Compared with the prior art, by setting up a double-joint series structure to realize the circulatory treatment of micro _- water and decomposed products in the equipment, the decomposed products generated by SF gas are adsorbed by the filtering mechanism, and the drying mechanism filters the moisture, which can not only ensure the SF in the equipment. _6. The gas is always in a stable range, which better protects the circuits in the equipment, and can also be connected to the equipment for a long time to realize real-time treatment, and the moisture and decomposition products can be treated at any time, avoiding the hidden risks caused by the lag of the existing technology. By setting the first pressure gauge and the second pressure gauge, the amount of SF ₆ gas extracted in each drying process can be ensured, and the SF ₆ gas pressure in the equipment can be better maintained within the optimal range. By setting a one-way input gas circuit in front of the drying mechanism, when the SF ₆ gas pressure in the equipment is low, the SF ₆ gas source fills the drying mechanism with SF ₆ gas through the one-way input gas path. Further ensure that the SF ₆ air pressure in the equipment is always in the optimal range. By arranging a one-way valve between the gas compression unit and the second joint, it is ensured that a one-way circulation is formed between the equipment and the micro-water treatment device, thereby ensuring the effect of filtration and drying. By setting an overflow valve between the filter mechanism and the second solenoid valve, the dynamic balance of air pressure is realized, which further ensures that the SF ₆ air pressure in the equipment is always in the best range, and the discharged SF ₆ gas is filtered, avoiding the need for air pressure. pollution of the environment.

Description of drawings

1 is a schematic structural diagram of Embodiment 1 of the present invention;

2 is a schematic structural diagram of Embodiment 2 of the present invention;

FIG. 3 is a schematic structural diagram of Embodiment 3 of the present invention.

In the figure: 1-first joint, 2-first moisture measuring instrument, 3-first pressure gauge, 4-manual valve, 5-gas flow meter, 6-first solenoid valve, 7-fixed bed adsorption reaction device, 8-Second solenoid valve, 9-Heat tracing adsorption regeneration unit, 10-Gas storage unit, 11-Gas circulation power unit, 12-Gas compression unit, 13-Cylinder, 14-Second moisture measuring instrument, 15-No. Two pressure gauges, 16-air pump, 17-third solenoid valve, 18-fourth solenoid valve, 19-gas driver, 20-fifth solenoid valve, 21-sixth solenoid valve, 22-second connector, 23-single To the input gas path, 24-the first one-way valve, 25-the third joint, 26-the second one-way valve, 27-relief valve.

Detailed ways

The technical solutions of the present invention are further described below, but the claimed scope is not limited to the description.

Example 1

As shown in Fig. 1, a SF ₆ gas micro-water treatment device includes a first joint 1, a first moisture measuring instrument 2, a first pressure gauge 3, a manual valve 4, a gas flow meter 5, a filter connected in series through a gas pipe in sequence Mechanism, drying mechanism, gas compression unit 12 and second joint 22, a double-joint series structure is set to realize the circulatory treatment of micro water and decomposed products in the equipment, the decomposed products generated by _SF gas are adsorbed by the filtering mechanism, and the drying mechanism filters the moisture , not only can ensure that the SF ₆ gas in the equipment is always in a stable range, better protect the circuit in the equipment, but also can be connected to the equipment for a long time to achieve real-time processing, moisture and decomposition products can be processed at any time, avoiding the existing technology. Risks caused by lag.
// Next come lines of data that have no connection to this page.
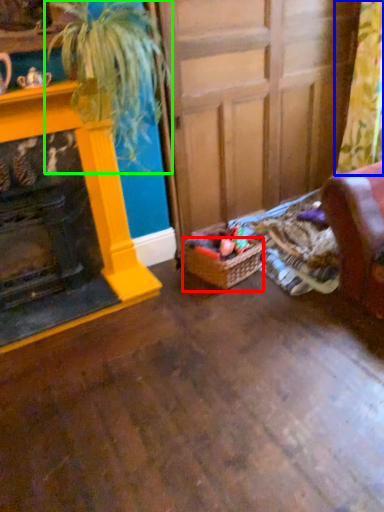 Question: Considering the real-world distances, which object is closest to basket (highlighted by a red box)? curtain (highlighted by a blue box) or houseplant (highlighted by a green box).

Choices:
 (A) curtain
 (B) houseplant

Answer: (B) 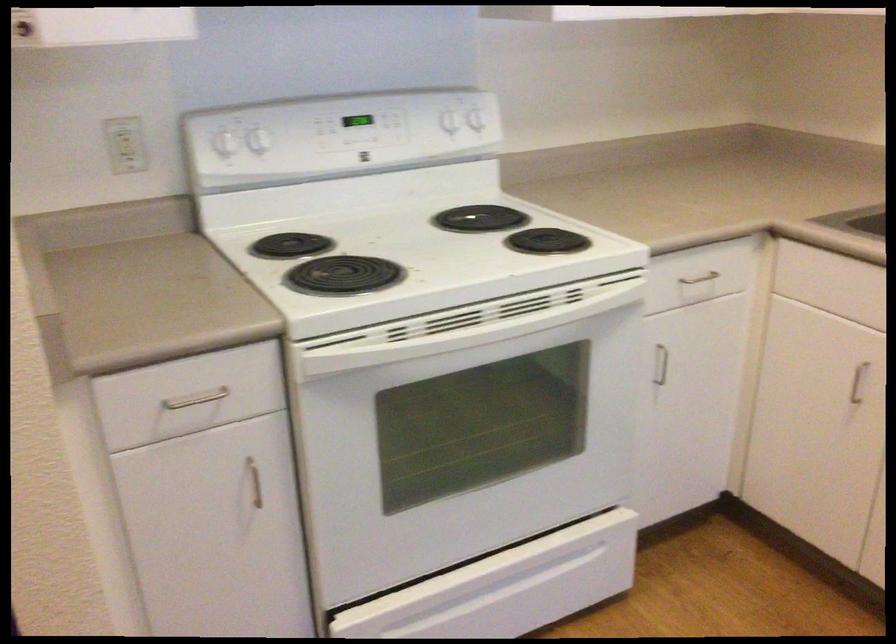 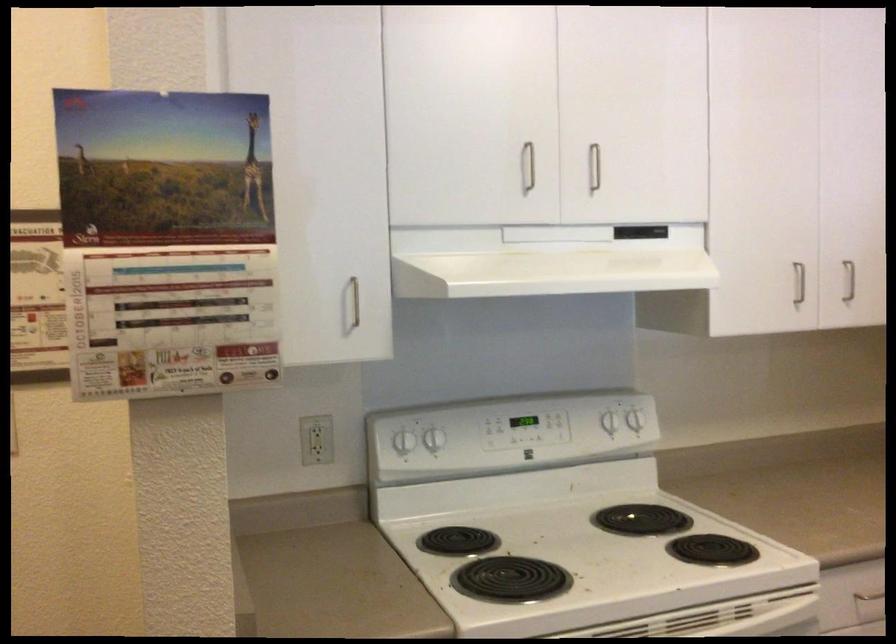 In the second image, find the point that corresponds to the point at 263,138 in the first image.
The first joint 1 and the second joint 22 are respectively connected to the two ends of the power system equipment, so that the gas in the equipment forms a circulating flow, and the SF ₆ gas everywhere in the equipment can be fully treated, which further improves the SF ₆ gas microscopicity. effect of water treatment.

The filtering mechanism includes a first solenoid valve 6 and a fixed bed adsorption reaction device 7, a gas flow meter 5, a first solenoid valve 6, a fixed bed adsorption reaction device 7 and a drying mechanism in series through a gas pipe in sequence, and the fixed bed adsorption reaction device 7 is connected in series. It is provided with alkali-modified activated carbon for neutralizing and adsorbing the decomposition products of SF ₆ gas, which can filter out the decomposition products such as SO ₂ and H ₂ S in the SF ₆ gas. When the gas circuit is used, it is easy to replace the activated carbon.
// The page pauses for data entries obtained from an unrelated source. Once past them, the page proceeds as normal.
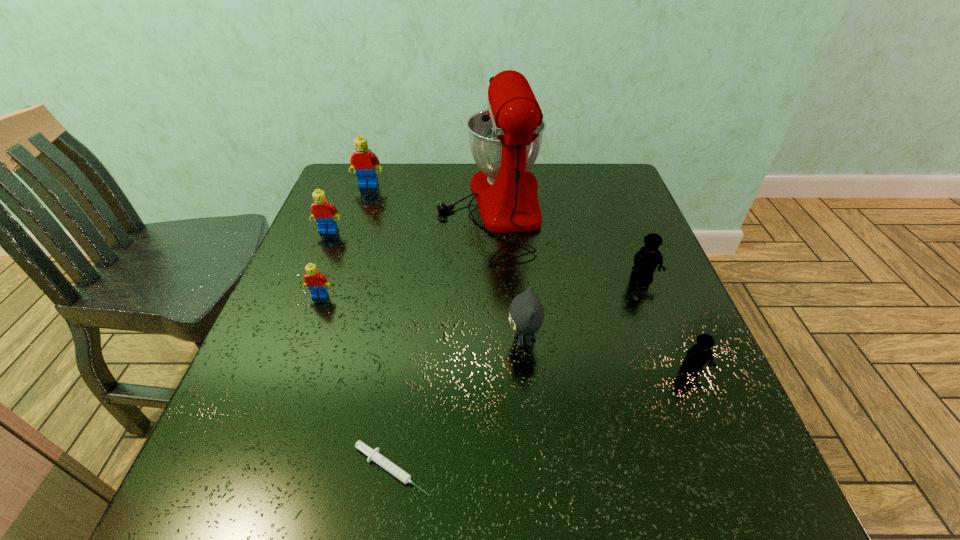 Find the location of `free space between the second biggest red Lego and the fifth nearest object`. free space between the second biggest red Lego and the fifth nearest object is located at coordinates (485, 254).

Locate an element on the screen. The image size is (960, 540). free space that is in between the smaller yellow Lego and the second nearest red Lego is located at coordinates (511, 300).

This screenshot has height=540, width=960. I want to click on vacant space in between the second farthest Lego and the gray kitten, so click(426, 285).

Identify the location of vacant region between the nearer yellow Lego and the biggest red Lego. (530, 277).

Find the location of a particular element. vacant region between the second nearest red Lego and the syringe is located at coordinates (360, 350).

Identify the location of object that ranks as the closest to the syringe. Image resolution: width=960 pixels, height=540 pixels. (526, 313).

Find the location of `object that is the second closest to the smallest red Lego`. object that is the second closest to the smallest red Lego is located at coordinates coord(505,139).

Where is `the second closest Lego to the second smallest red Lego`? The image size is (960, 540). the second closest Lego to the second smallest red Lego is located at coordinates (316, 282).

Choose which Lego is the fourth nearest neighbor to the second farthest red Lego. Please provide its 2D coordinates. Your answer should be formatted as a tuple, i.e. [(x, y)], where the tuple contains the x and y coordinates of a point satisfying the conditions above.

[(700, 353)]

Where is `red Lego object that ranks as the second closest to the fourth farthest Lego`? red Lego object that ranks as the second closest to the fourth farthest Lego is located at coordinates (363, 161). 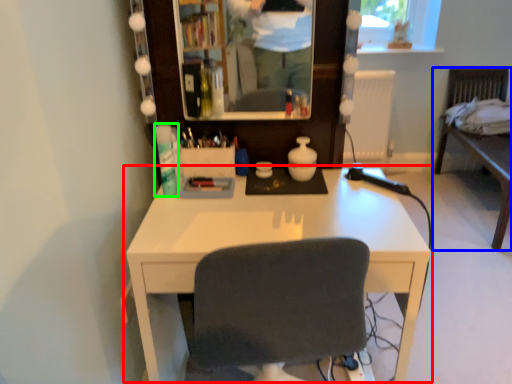 Question: Which object is positioned closest to desk (highlighted by a red box)? Select from furniture (highlighted by a blue box) and toiletry (highlighted by a green box).

Choices:
 (A) furniture
 (B) toiletry

Answer: (B)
The drying mechanism includes a heat tracing adsorption and regeneration unit 9, a gas storage unit 10 and a gas circulation power unit 11, which are connected end to end through a gas pipe, and a filter mechanism, a heat tracing adsorption and regeneration unit 9, a gas storage unit 10, and a gas compression unit. 12 Through the gas pipes in series, the heat tracing adsorption regeneration unit 9 can absorb the moisture in the extracted SF ₆ gas, and then release the moisture into the external environment through heating, which can be used repeatedly; The water vapor content in the SF ₆ gas is monitored, and if it does not meet the standard, it is sent back to the heat tracing adsorption regeneration unit 9 through the gas circulation power unit 11 to be dried again until the water vapor content in the SF ₆ gas reaches the standard and then sent to the next link.
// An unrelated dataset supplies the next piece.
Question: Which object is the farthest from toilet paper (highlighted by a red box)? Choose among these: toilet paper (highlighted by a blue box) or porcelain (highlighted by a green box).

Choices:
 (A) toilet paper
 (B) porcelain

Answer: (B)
The gas storage unit 10 includes a cylinder 13, a second moisture measuring instrument 14 and a second pressure gauge 15. The second moisture measuring instrument 14 and the second pressure gauge 15 are connected to the cylinder through a trachea, and the second moisture measuring instrument 14 is used for drying. The SF ₆ gas is monitored to ensure that the moisture content of the SF ₆ gas fed into the equipment after drying is up to the standard, and the second pressure gauge 15 ensures that the SF ₆ gas pressure pumped into the drying treatment is equivalent to the SF ₆ gas pressure in the equipment to avoid extraction. Too much will cause the SF ₆ air pressure in the equipment to be low, and it is better to maintain the SF ₆ air pressure in the equipment in the optimal range.

The gas circulation power unit 11 includes an air pump 16 and a third solenoid valve 17 and a fourth solenoid valve 18 connected to both ends of the air pump 16. Usually, the third solenoid valve 17 and the fourth solenoid valve 18 are in a closed state. When the moisture content in the SF ₆ gas dried by the adsorption regeneration unit 9 is not up to the standard, the third solenoid valve 17 and the fourth solenoid valve 18 are opened, and the air pump 16 sends the SF ₆ gas whose moisture content does not meet the standard back to the heat tracing adsorption regeneration Unit 9 is dried again.

The gas compression unit 12 includes a gas driver 19 and a fifth solenoid valve 20 and a sixth solenoid valve 21 connected at both ends of the gas driver 19. When the moisture content in the SF ₆ gas dried by the heat tracing adsorption regeneration unit 9 reaches the standard , the fifth solenoid valve 20 and the sixth solenoid valve 21 are opened, and the gas driver 19 sends the dry and qualified SF ₆ gas back to the equipment.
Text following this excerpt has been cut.